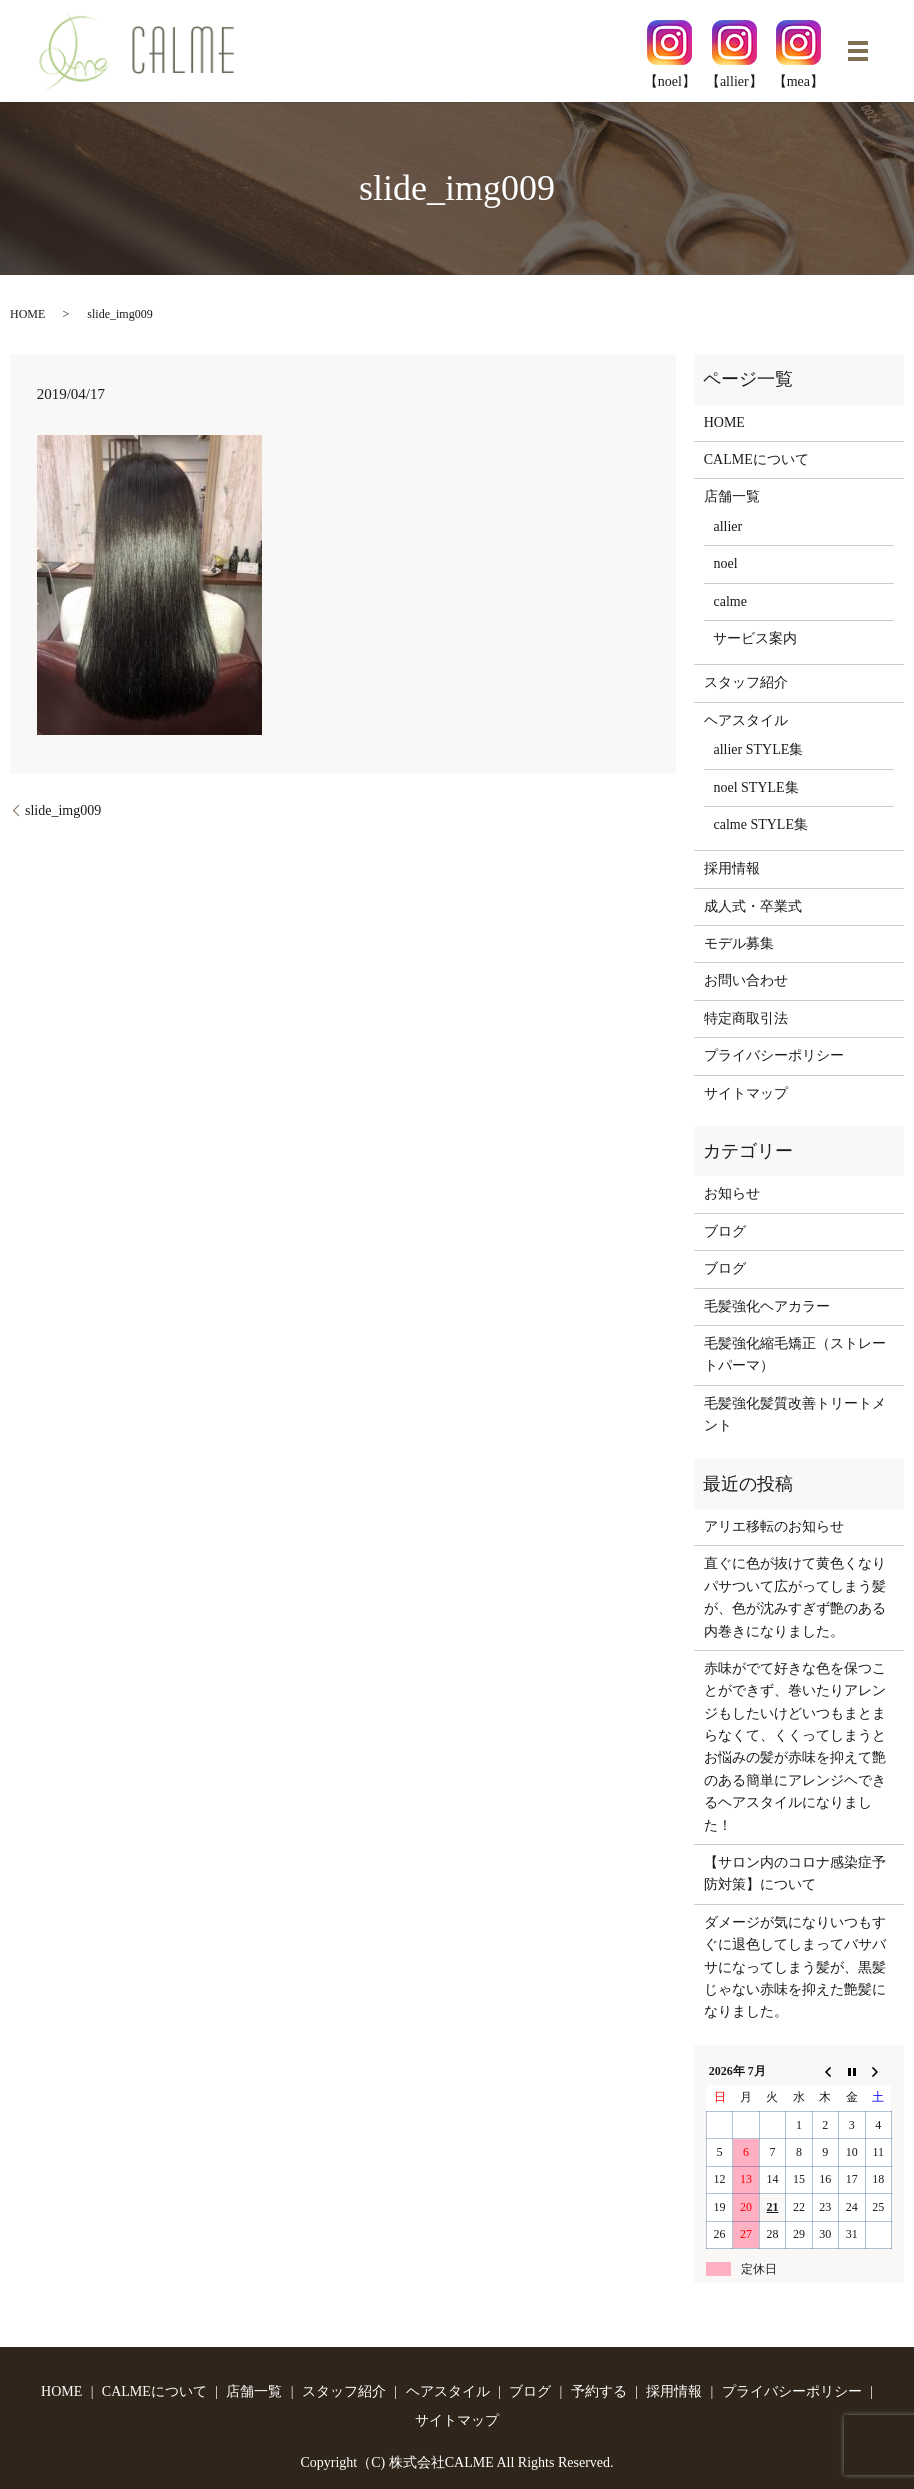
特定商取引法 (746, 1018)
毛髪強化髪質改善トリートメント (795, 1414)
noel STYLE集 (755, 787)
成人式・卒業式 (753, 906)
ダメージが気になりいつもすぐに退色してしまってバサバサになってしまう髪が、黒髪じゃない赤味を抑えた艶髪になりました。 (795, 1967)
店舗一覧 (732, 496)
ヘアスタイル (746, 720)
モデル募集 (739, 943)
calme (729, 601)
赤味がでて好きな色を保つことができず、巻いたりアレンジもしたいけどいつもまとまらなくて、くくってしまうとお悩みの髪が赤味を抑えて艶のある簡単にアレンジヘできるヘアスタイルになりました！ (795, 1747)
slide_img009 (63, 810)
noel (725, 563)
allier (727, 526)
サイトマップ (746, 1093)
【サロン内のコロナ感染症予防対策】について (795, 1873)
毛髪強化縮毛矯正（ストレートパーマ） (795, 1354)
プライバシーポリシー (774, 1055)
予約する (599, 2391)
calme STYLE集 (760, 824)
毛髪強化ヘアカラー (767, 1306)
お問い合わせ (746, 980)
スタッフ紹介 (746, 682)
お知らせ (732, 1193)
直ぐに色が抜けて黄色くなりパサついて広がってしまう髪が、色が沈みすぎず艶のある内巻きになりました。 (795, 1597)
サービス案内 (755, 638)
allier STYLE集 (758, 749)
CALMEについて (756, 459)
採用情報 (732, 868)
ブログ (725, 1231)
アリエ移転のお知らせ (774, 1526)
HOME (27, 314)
--- --- ---
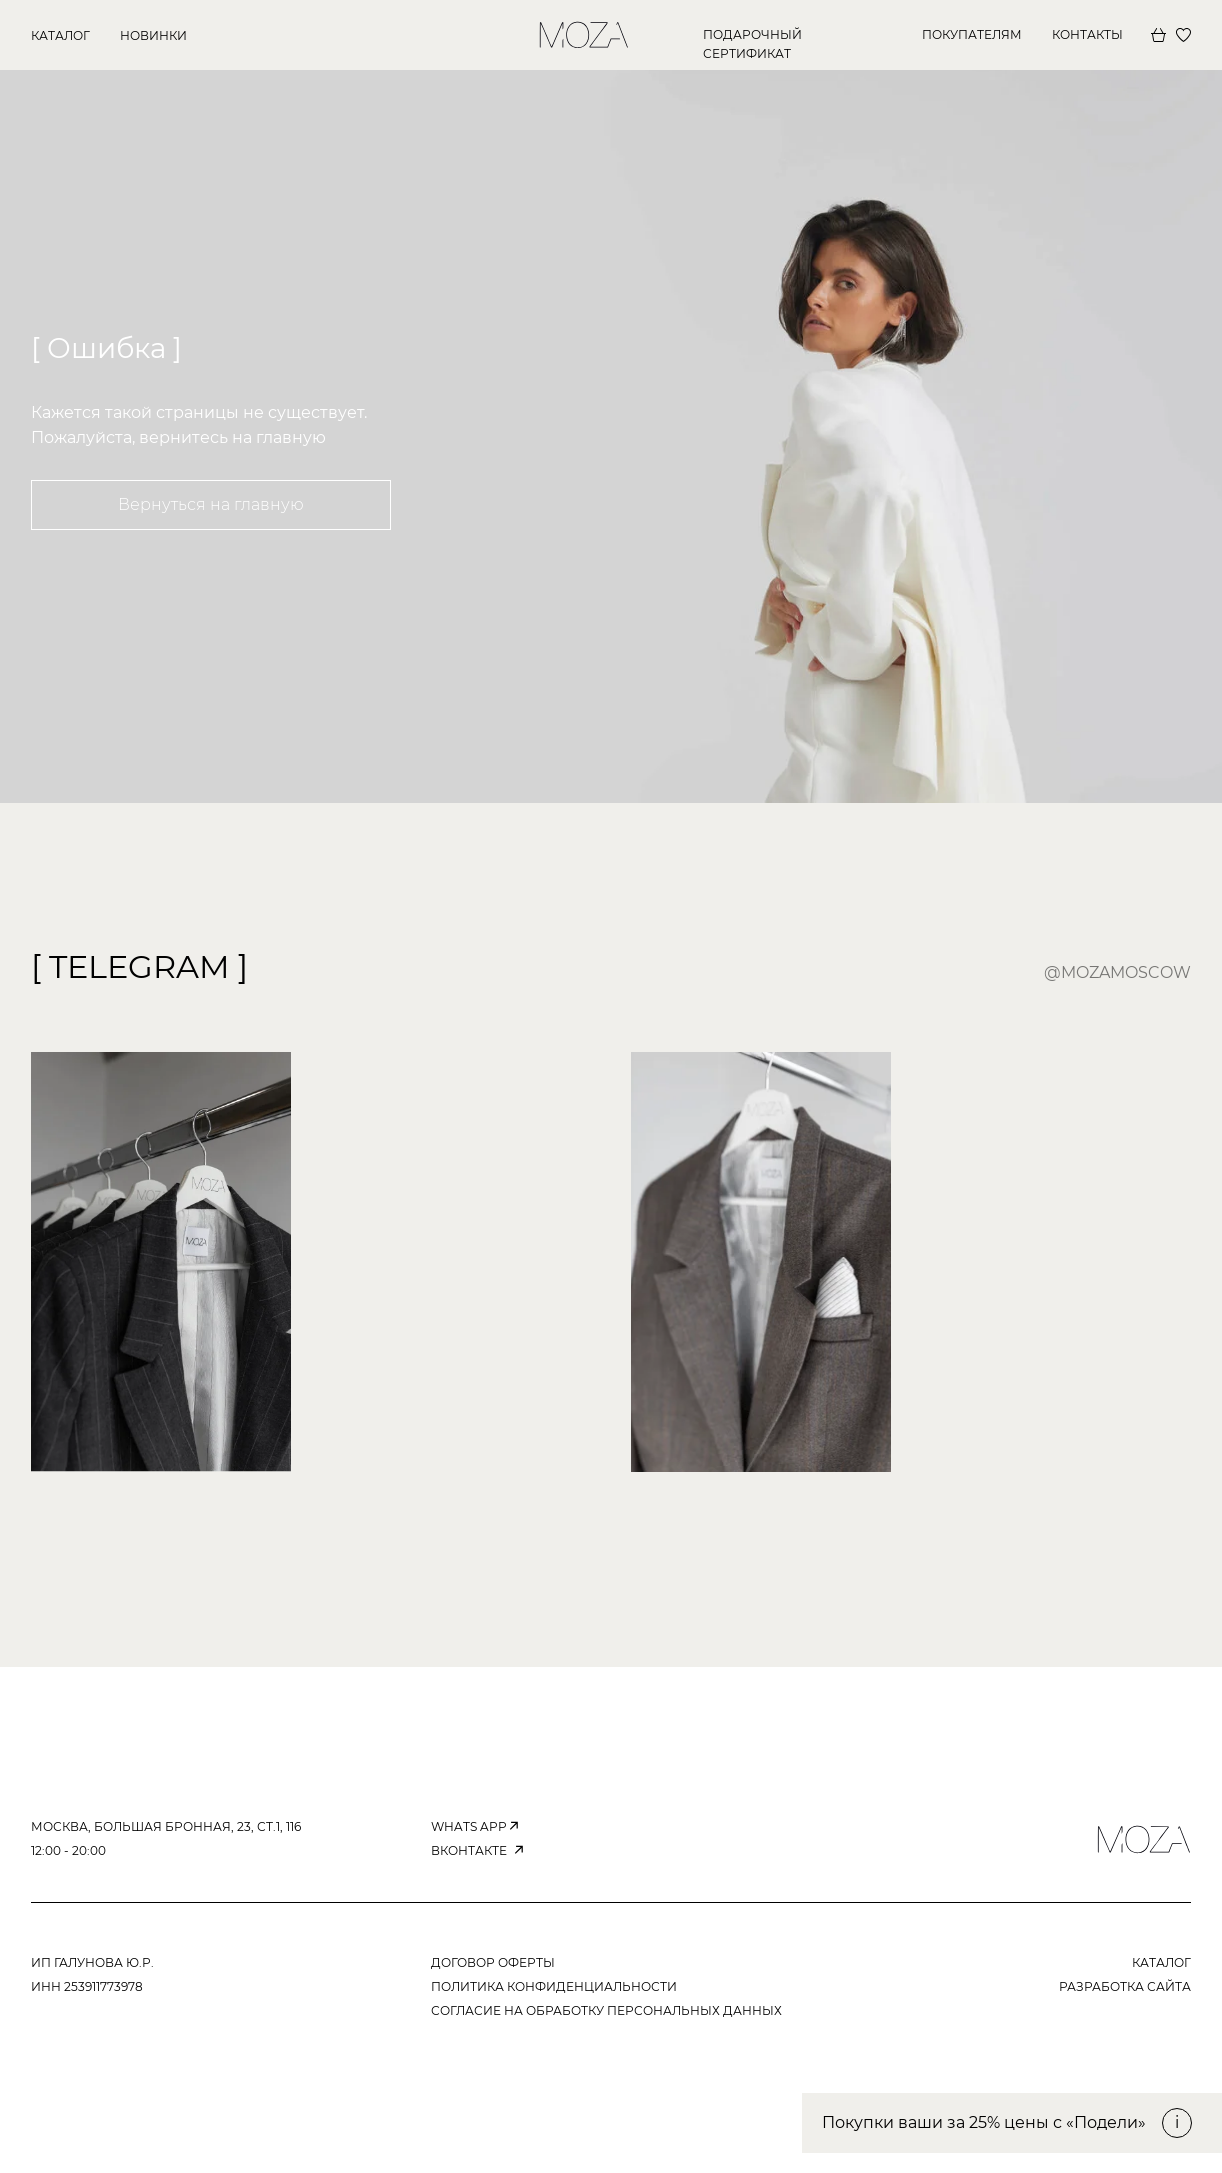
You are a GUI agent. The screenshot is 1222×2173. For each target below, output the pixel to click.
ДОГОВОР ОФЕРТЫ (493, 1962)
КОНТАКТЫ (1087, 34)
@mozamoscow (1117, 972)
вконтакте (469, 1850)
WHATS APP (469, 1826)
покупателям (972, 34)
--- --- ---
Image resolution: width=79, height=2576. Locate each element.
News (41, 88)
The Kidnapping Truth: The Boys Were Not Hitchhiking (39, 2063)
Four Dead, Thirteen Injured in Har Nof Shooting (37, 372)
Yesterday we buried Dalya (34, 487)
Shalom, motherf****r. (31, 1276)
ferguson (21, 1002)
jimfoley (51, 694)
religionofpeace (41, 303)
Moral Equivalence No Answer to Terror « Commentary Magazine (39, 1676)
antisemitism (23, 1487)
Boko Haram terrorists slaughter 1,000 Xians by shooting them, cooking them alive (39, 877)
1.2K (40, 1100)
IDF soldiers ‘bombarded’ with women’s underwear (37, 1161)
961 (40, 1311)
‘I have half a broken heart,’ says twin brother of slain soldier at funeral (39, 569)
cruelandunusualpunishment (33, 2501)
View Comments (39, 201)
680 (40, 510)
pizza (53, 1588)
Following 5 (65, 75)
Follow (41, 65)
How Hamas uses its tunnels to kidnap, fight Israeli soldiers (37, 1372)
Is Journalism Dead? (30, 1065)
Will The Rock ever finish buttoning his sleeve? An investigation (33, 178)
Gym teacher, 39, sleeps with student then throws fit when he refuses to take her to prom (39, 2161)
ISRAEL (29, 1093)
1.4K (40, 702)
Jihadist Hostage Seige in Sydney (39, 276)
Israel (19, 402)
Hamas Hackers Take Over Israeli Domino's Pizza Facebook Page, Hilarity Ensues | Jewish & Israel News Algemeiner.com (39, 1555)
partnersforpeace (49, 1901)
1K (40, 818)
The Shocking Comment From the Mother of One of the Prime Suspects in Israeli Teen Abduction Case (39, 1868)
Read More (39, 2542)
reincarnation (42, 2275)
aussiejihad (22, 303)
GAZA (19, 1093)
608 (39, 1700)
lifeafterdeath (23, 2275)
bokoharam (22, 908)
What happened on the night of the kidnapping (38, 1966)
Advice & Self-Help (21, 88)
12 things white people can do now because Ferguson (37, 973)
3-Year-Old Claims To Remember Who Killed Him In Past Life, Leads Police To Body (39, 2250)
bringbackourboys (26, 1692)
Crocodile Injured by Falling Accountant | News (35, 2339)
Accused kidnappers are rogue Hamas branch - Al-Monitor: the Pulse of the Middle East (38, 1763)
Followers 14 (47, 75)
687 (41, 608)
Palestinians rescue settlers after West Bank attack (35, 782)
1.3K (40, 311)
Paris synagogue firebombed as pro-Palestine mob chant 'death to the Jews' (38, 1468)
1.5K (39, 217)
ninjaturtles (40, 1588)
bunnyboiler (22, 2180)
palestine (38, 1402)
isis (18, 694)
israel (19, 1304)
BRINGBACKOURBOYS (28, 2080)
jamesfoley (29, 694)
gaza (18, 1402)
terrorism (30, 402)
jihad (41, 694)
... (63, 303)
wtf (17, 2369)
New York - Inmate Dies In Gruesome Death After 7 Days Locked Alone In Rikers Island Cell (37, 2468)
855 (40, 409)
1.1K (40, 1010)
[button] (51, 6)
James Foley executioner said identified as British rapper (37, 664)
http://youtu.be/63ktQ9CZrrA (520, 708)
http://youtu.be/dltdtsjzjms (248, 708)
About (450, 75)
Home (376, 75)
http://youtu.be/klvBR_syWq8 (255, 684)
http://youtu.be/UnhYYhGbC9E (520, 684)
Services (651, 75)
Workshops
--- --- ---
▶ [Task to complete] Your answer should be the lines above, from the line containing "特定商取引法 (746, 1018)" up to and including the line containing "お問い合わせ (746, 980)", reproduced exactly and with nothing else.

▶ [Exercise response]
特定商取引法 (746, 1018)
毛髪強化髪質改善トリートメント (795, 1414)
noel STYLE集 (755, 787)
成人式・卒業式 (753, 906)
ダメージが気になりいつもすぐに退色してしまってバサバサになってしまう髪が、黒髪じゃない赤味を抑えた艶髪になりました。 (795, 1967)
店舗一覧 (732, 496)
ヘアスタイル (746, 720)
モデル募集 (739, 943)
calme (729, 601)
赤味がでて好きな色を保つことができず、巻いたりアレンジもしたいけどいつもまとまらなくて、くくってしまうとお悩みの髪が赤味を抑えて艶のある簡単にアレンジヘできるヘアスタイルになりました！ (795, 1747)
slide_img009 (63, 810)
noel (725, 563)
allier (727, 526)
サイトマップ (746, 1093)
【サロン内のコロナ感染症予防対策】について (795, 1873)
毛髪強化縮毛矯正（ストレートパーマ） (795, 1354)
プライバシーポリシー (774, 1055)
予約する (599, 2391)
calme STYLE集 (760, 824)
毛髪強化ヘアカラー (767, 1306)
お問い合わせ (746, 980)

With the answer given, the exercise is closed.